AI developers who want to stay ahead of the curve must position themselves to evaluate new models as they emerge in order to stay on the forefront and tap into the momentum and progress in this space. This flexibility is what OctoAI customers prioritize – and their products are among the most innovative and fastest-growing new AI products in the market.

So don't be afraid to jump in and try new models. You’re in good company as you make this an active part of your 2024 focus!

8. Explore the broader text-gen ecosystem 

We discussed earlier in the year, how the emergence of Stable Diffusion kicked off the evolution and establishment of a strong ecosystem of tools and frameworks that acted as a catalyst for the image generation space. LLMs and text generation are no different — and we are already seeing this today with technologies like Langchain, LlamaIndex, and Pinecone. Building on the best-of-breed right components in the ecosystem can accelerate development, and avoid/reduce internal time spent on maintenance and upgrades of the plumbing needed for your application and your experiences. 

Equally important are the AI/ML systems, the platforms, and the orchestration frameworks that serve these models. These choices determine several important attributes — like the ability to support traffic at scale, the ability to power models to new hardware or clouds, and the SLAs that you can deliver to your customers. Understanding and building on these components can also be a way to choose the parts that you want to have control over, and reduce time and effort on components that you need but don't want to build out as your differentiation. 

The ecosystem can be a powerful catalyst for your project and your initiatives. Make sure you’re paying attention to exploring it!
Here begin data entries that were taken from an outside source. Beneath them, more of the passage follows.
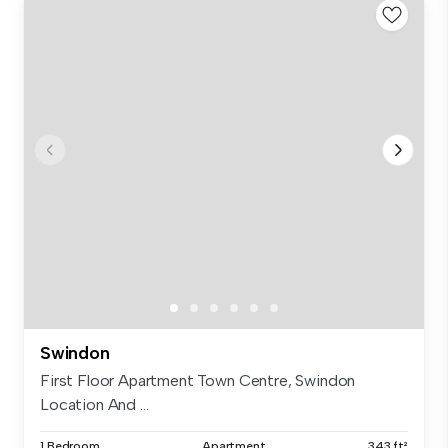
Swindon
First Floor Apartment Town Centre, Swindon
Location And ...
1 Bedroom
Apartment
343 ft²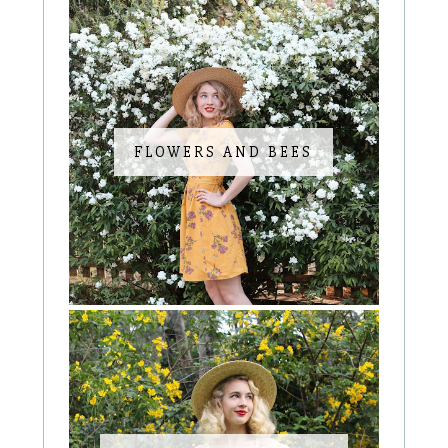
FLOWERS AND BEES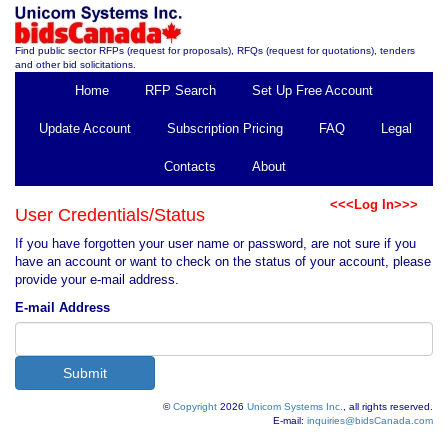
Find public sector RFPs (request for proposals), RFQs (request for quotations), tenders
and other bid solicitations.
Home
RFP Search
Set Up Free Account
Update Account
Subscription Pricing
FAQ
Legal
Contacts
About
<<<Log In>>>
User Credentials/Status
If you have forgotten your user name or password, are not sure if you
have an account or want to check on the status of your account, please
provide your e-mail address.
E-mail Address
©
Copyright
2026
Unicom Systems Inc.
, all rights reserved.
E-mail:
inquiries@bidsCanada.com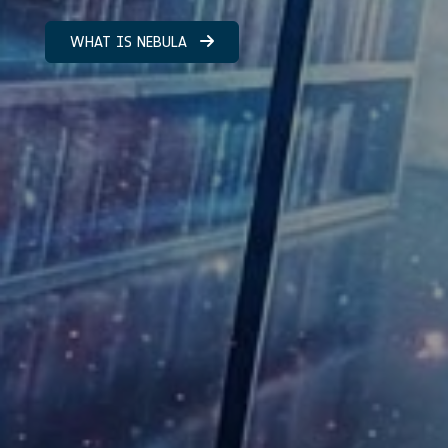
WHAT IS NEBULA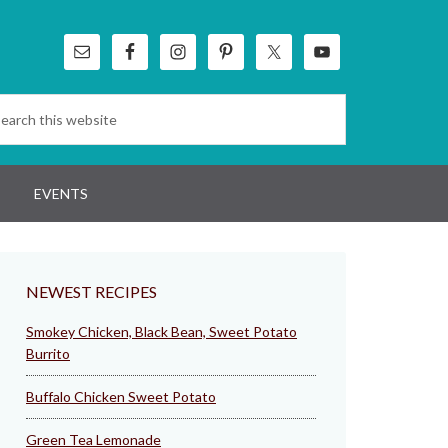
EVENTS
NEWEST RECIPES
Smokey Chicken, Black Bean, Sweet Potato
Burrito
Buffalo Chicken Sweet Potato
Green Tea Lemonade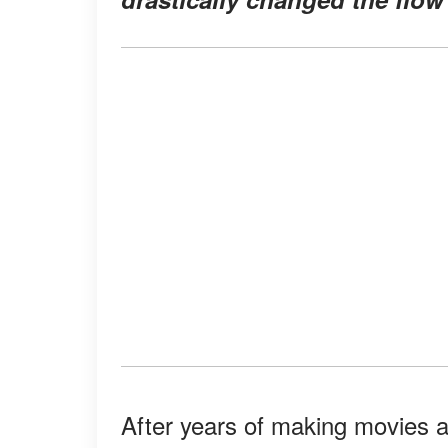
After years of making movies 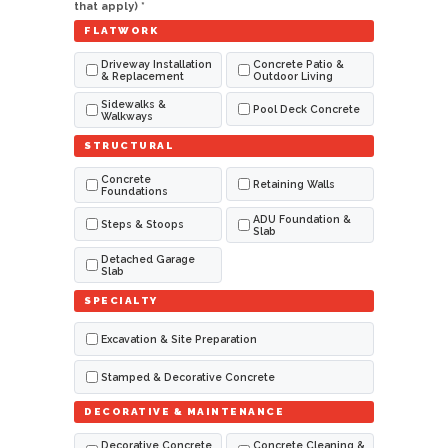
that apply) *
FLATWORK
Driveway Installation
Concrete Patio &
& Replacement
Outdoor Living
Sidewalks &
Pool Deck Concrete
Walkways
STRUCTURAL
Concrete
Retaining Walls
Foundations
ADU Foundation &
Steps & Stoops
Slab
Detached Garage
Slab
SPECIALTY
Excavation & Site Preparation
Stamped & Decorative Concrete
DECORATIVE & MAINTENANCE
Decorative Concrete
Concrete Cleaning &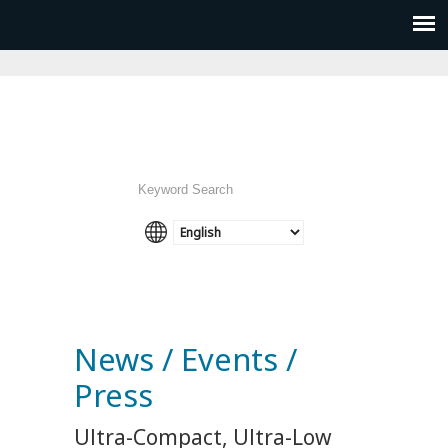
News / Events /
Press
Ultra-Compact, Ultra-Low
9. Learn to mix a great model cocktail

If individual models are becoming more powerful by the day (not to mention more capable thanks to RAG and fine-tuning), you can make multimodal magic when you combine them to mix the perfect “model cocktail.” One of our favorites is using LLMs to generate detailed prompts that automatically produce unique SDXL images.

LLMs like Llama2 and Mixtral are great for image prompting at scale, because they think fast on their feet (relative to us humans). OctoShop uses an image-to-image pipeline that sneakily leverages LLMs to enhance image output.

Example model cocktail output

For OctoStudio, we extended this idea to show how to generate a larger number of images. Typically these are prompts a user would have to think up on their own, and then manually enter into SDXL. By relying instead on an LLM, you can quickly and easily perform an exploration of various generation ideas based on a single keyword. The whole process of creating a gallery is drastically accelerated, with minimal user intervention.

OctoStudio image array

10. Be open to change 

Since every January tech blog is legally obligated to include predictions for the coming year, here are some things we’re excited about in 2024 (and you should be too!):

  • The growing utility of smaller, fine-tuned models 

  • The boost that mixture-of-experts has brought to open LLMs 

  • The flexibility that function calling adds to real world applications

  • Continuing to push the boundaries of local LLMs with MLC-LLM 

  • Launching fine tuning, private deployment, and LLM capabilities to the OctoAI platform

  • Working with partners to increase model portability across hardware types and sizes 

  • Private LLMs, bring your GenAI secret sauce in-house for privacy, security and speed

Through it all, our mission continues to simplify and accelerate the adoption of generative AI for customers. And we will do this by always being the best location to run, tune, and scale the latest large language models and frameworks being added in 2024.